AUDUSD - Down on concerns of RBA intervention and stock weaknessThe RBA is a small central bank running a very diverse and open economy with a freely floating currency so that it can set interest rates inside the economy where it feels they need to be set. This combination of factors has allowed the RBA to shepherd the economy through all the global crises of the past 20 plus years without slipping into recession. It is a truly magnificent feet and one that leaves this analyst in awe of their ability.
Now of course it doesn't mean I don't disagree with them or have trouble with some of the things they do but they genuinely have a mantra of "do no harm" and given managing the Australian economy is a bit like juggling 7 balls they have done a more than credible job.
Which brings me to the point of today's piece - notions floated yesterday that the RBA is intervening in the Aussie Dollar are an absolute misnomer and misunderstanding of the way our Central Bank conducts itself. The RBA prefers a free float if for no other reason than its balance sheet is too little to cope with the world's 5th most traded currency but equally because it allows it the freedom to set monetary policy inside Australia free of any impact from either buying or selling the AUD.
Of course the RBA enters the market at times to buy or sell the Aussie. It does it when doing transactions for the Australian Government, for its own balance sheet or when the market for the AUD is getting dysfunctional. In the past it has pretty much needed to provide support to the AUD when it was gapping lower but it does not draw lines in the sand like its cousins the SNB or BOJ.
If you look at the chart above you can see the net RBA transactions on market versus the AUDUSD rate. The red bars are the net of What the RBA does on market + what it does with the Australian Government and "Other outright" trades which are generally those done with other Central Banks and Sovereign Entities. Below the zero line is buying AUD above the zero line is buying foreign currencies.
Yesterday when they released the data that showed they had done $483 "other" transactions there was speculation that they were intervening.
What that transaction actually means though is that someone offshore, lets say the Russian Central Bank, came to the RBA and said we'd like to sell you our currency and buy some of yours. What the RBA did was say sure here you go. But what the RBA didn't do was sterilise that transaction by backing it out with the market - rather it accumulated the Foreign Currency onto its balance sheet.

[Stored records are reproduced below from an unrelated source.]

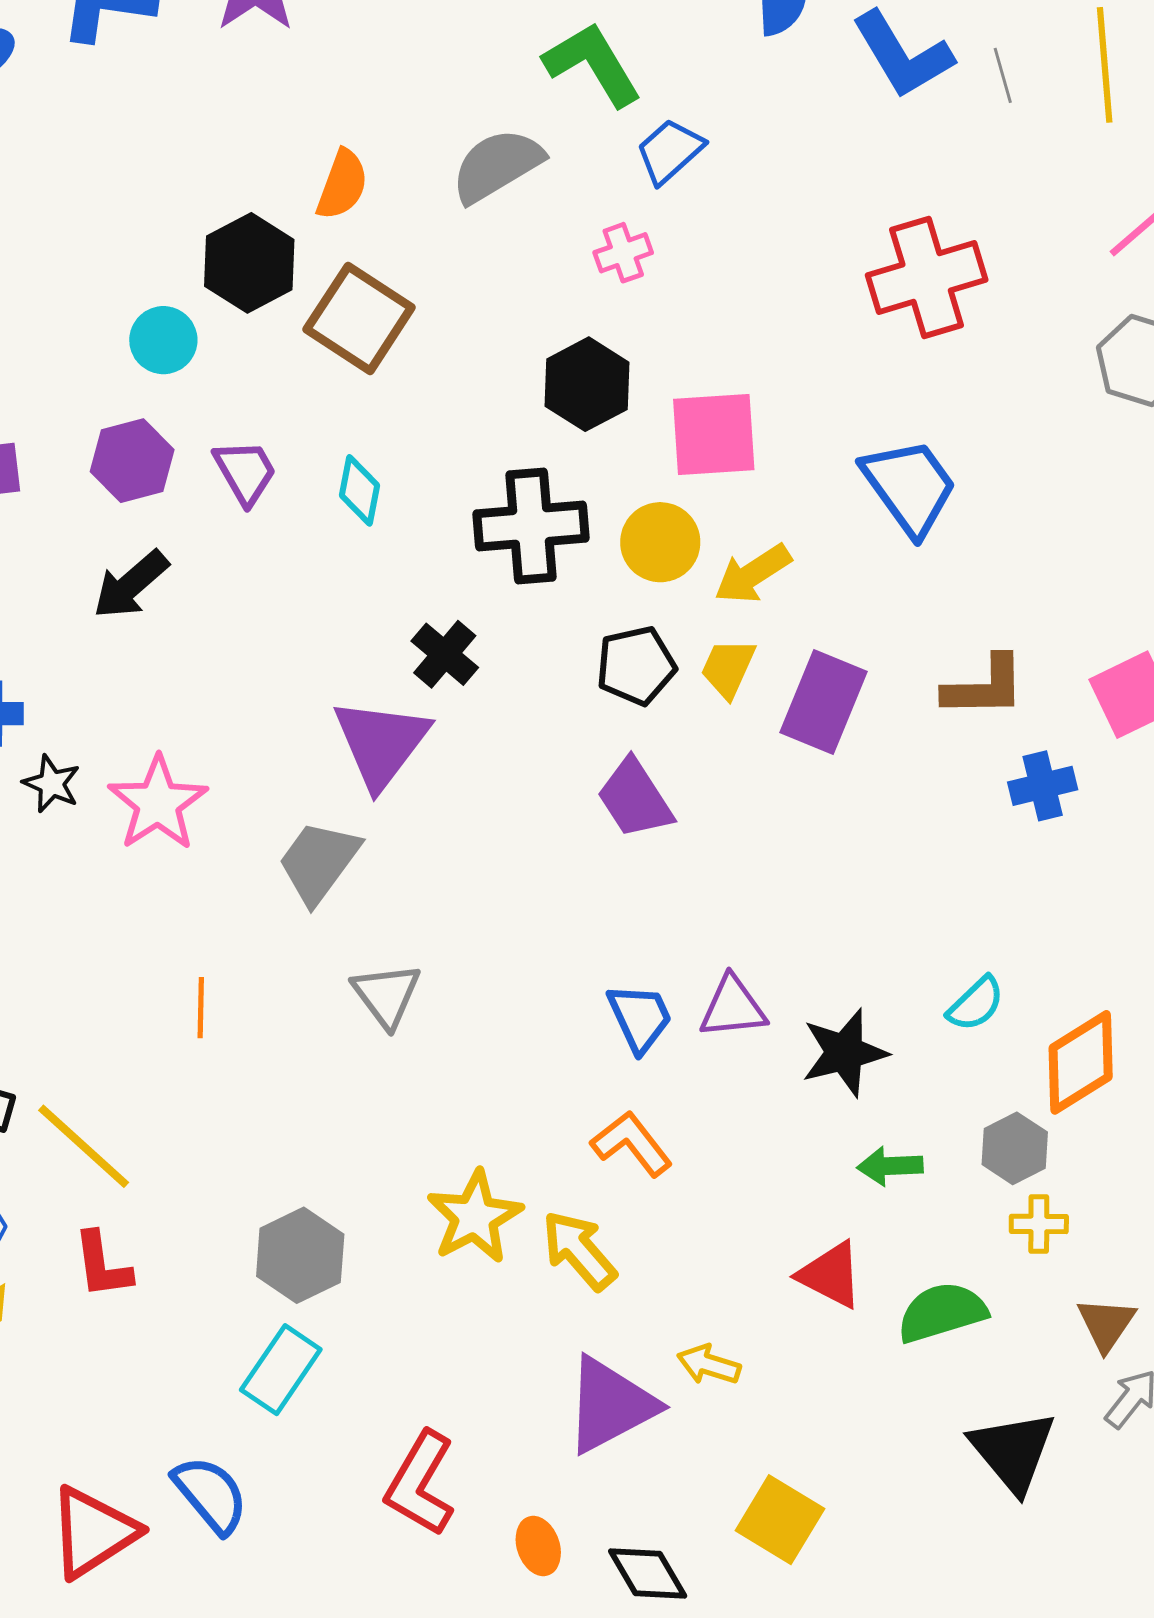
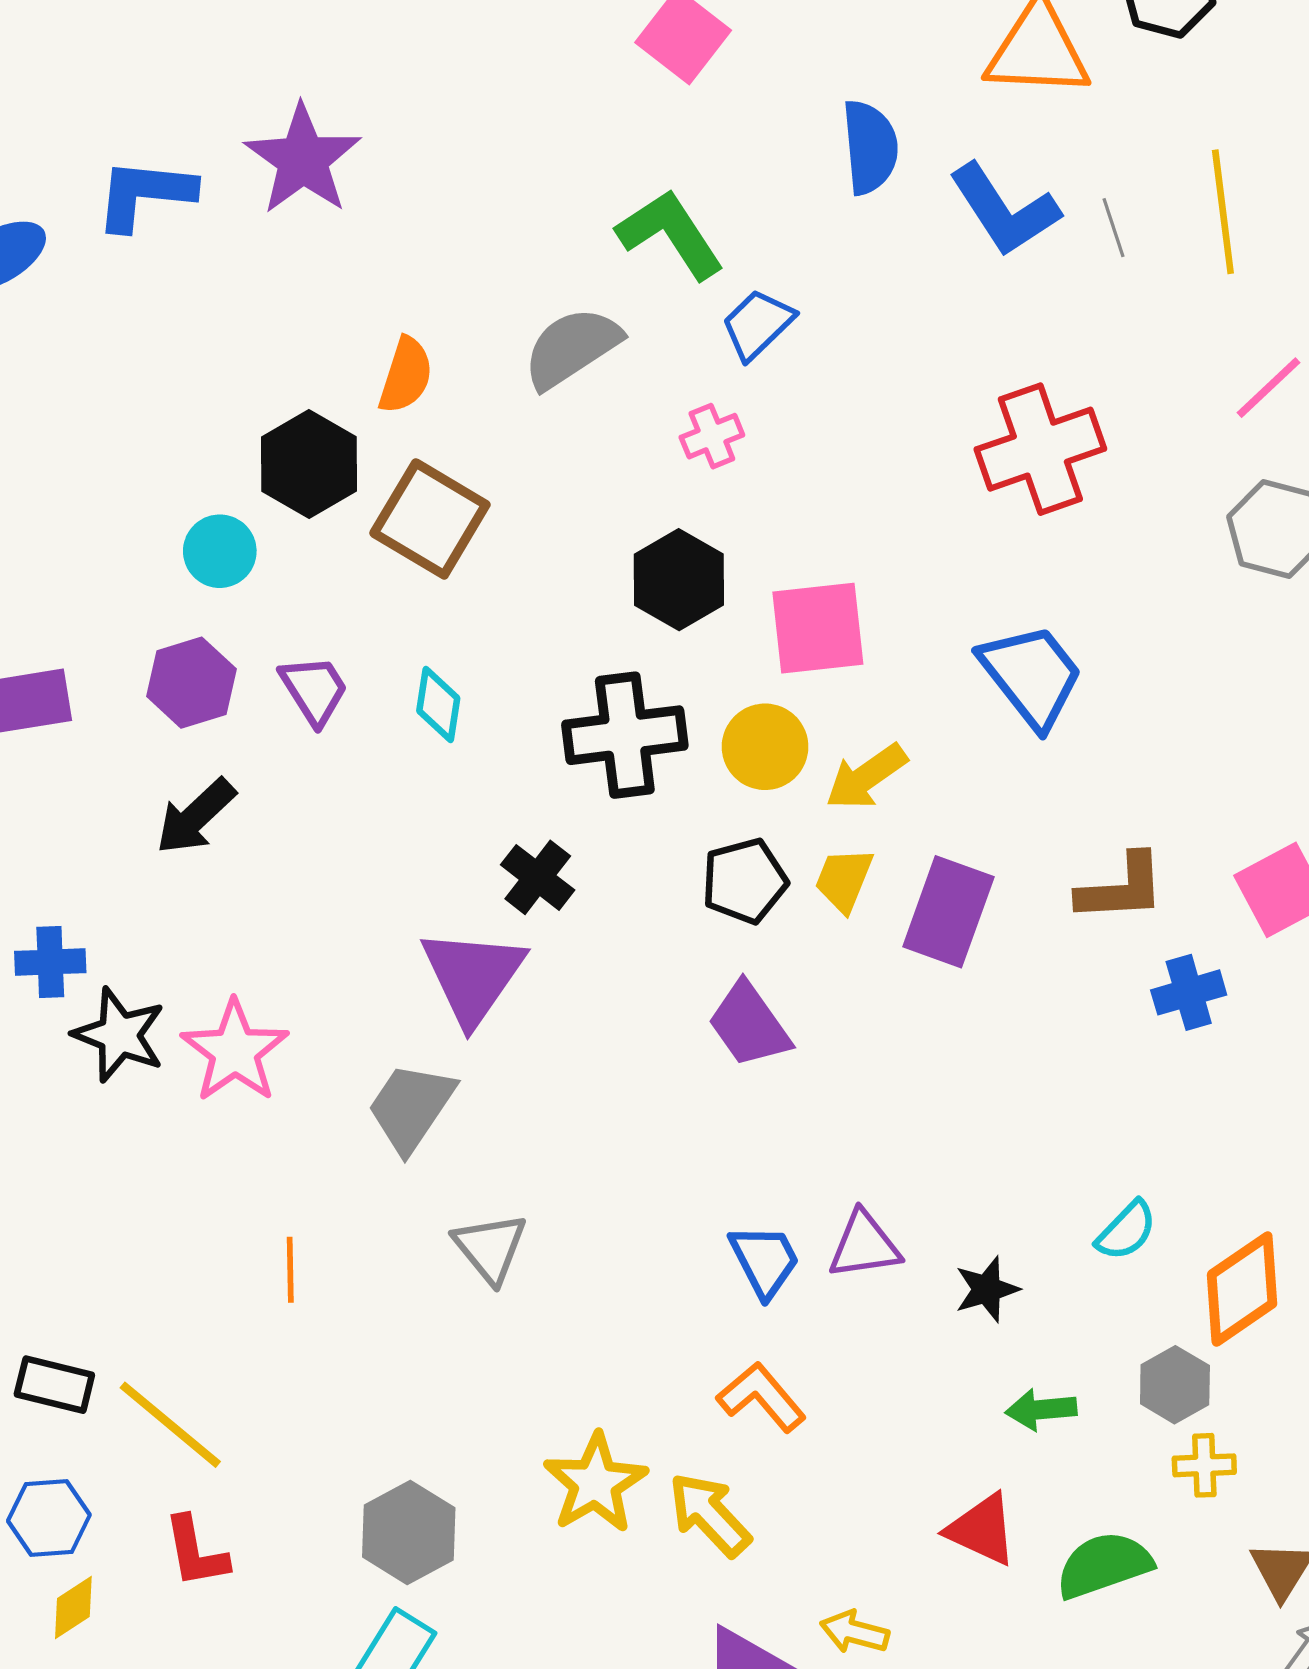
black star: (52, 784) -> (119, 1035), size x1.5
black star: (844, 1053) -> (987, 1289), size x0.7

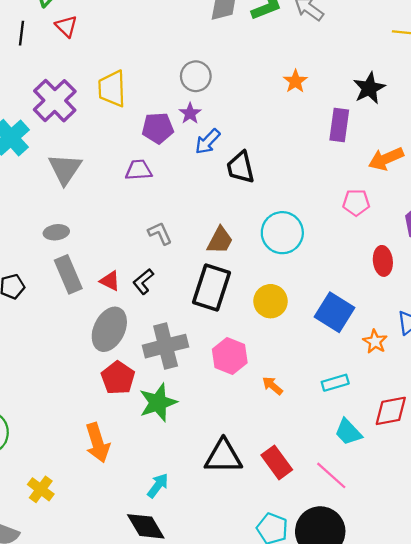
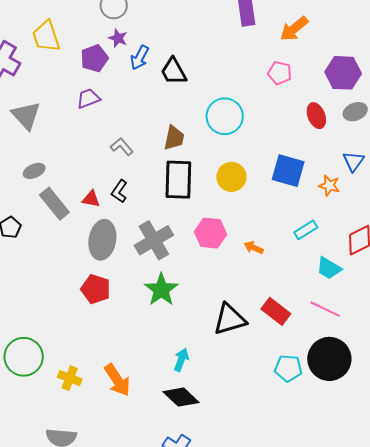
pink pentagon: (356, 203) -> (280, 73), turned 30
red pentagon: (118, 378) -> (96, 289), moved
orange arrow: (98, 443) -> (117, 380), moved
yellow cross: (41, 489) -> (70, 378), moved

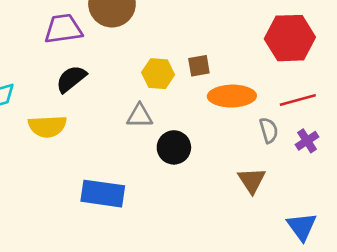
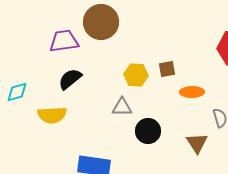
orange ellipse: (232, 96) -> (192, 92), size x0.7
brown triangle: (252, 180) -> (197, 143), moved

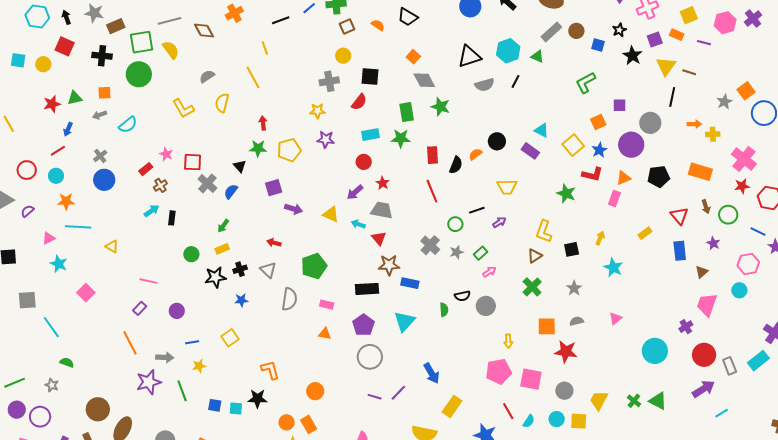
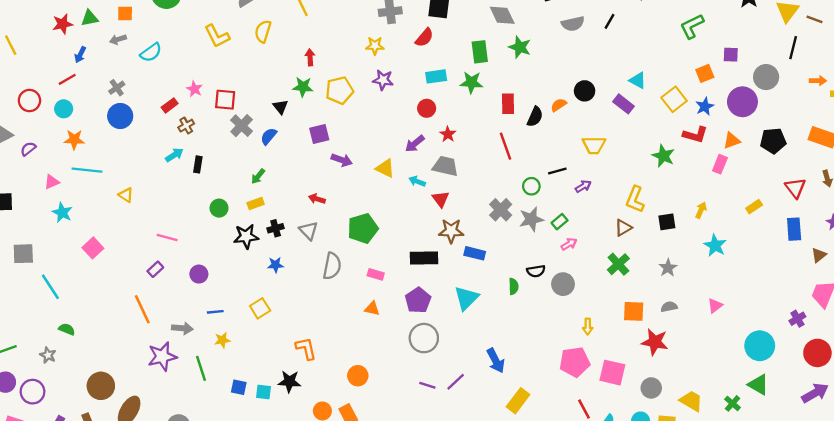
gray star: (457, 252) -> (531, 219), size x1.5
yellow trapezoid: (599, 400) -> (691, 401), turned 90
green triangle: (658, 401) -> (758, 385), moved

Now it is true that over the past 3 months the RBA has stepped up this "other" transactions and the as a result the net accumulation of FX reserves has grown by $1.32 billion when in the previous 12 months they only grew reserves by $951 million net.
But to characterise this as intervention is a misnomer and mis-understands the way the RBA manages the Aussie Dollar's float. They might be not buying AUD so they don't add upward pressure to the AUD from the transactions they are doing with other Central Banks and Sovereigns but its a long way from intervention.
The appetite in Australia for the RBA to intervene heavily at the policy maker level is simply not their. While there is uncomfortableness with the high AUD both sides of politics are wedded to the free float and realistically the free float has been a very strong part in the 22 years or so that the Australian Economy has gone without a recession.
Just briefly on the charts we see that after weeks of ignoring the equity market selloff the AUD has finally had a sell off of its own in the past day or so. It has now broken the recent uptrend line from the September low at 1.0150ish and I am now looking for a move into the mid 1.0250 region and possibly a retest toward the bottom of the recent range at 1.0150.
EURAUD - continued bounceThe EURAUD continued its rally eclipsing the 1.2373 level I mentioned yesterday as a purely normal retracement with a high overnight at 1.2398.
As you can see in the chart above it pulled up in the middle of the Bollinger Bands and my indicators are a bit confused on the dailies. The ADX says momentum is still strongly negative but the MACD suggests to me that there is more positive price action to come. So flat rather than long looking to get in short again might be a good way to play it.
AUDJPY - dragged higher by USDJPYI'm on the record saying I like this one and USDJPY both sharply higher based on where Japan is and the continued comments by putative Prime Minister Abe about Yen printing are hitting the market and the Yen is off and the nikkei is up.
So too is the AUDJPY higher and trying to break further north - the idea of north to me is reinforced by the relative economic outlooks but complicated by the AUD's recent reacquaintance with the equity selloff and thus downward pressure on AUDUSD. But a break of the recent high at 84.12 +13 points would see me looking for 85.90/86.00
AUDNZD - found support at recent lowsAUDNZD sold off but then as the NZD came under pressure it rallied off the low of the other day with a low at 1.27135. This is an interesting one and I would love to see it much lower given I think its going much higher but if equities continue to tank its the NZD that is likely to get hit harder than the AUD.
We'll have to see and only a break of 1.2700 would open a move lower.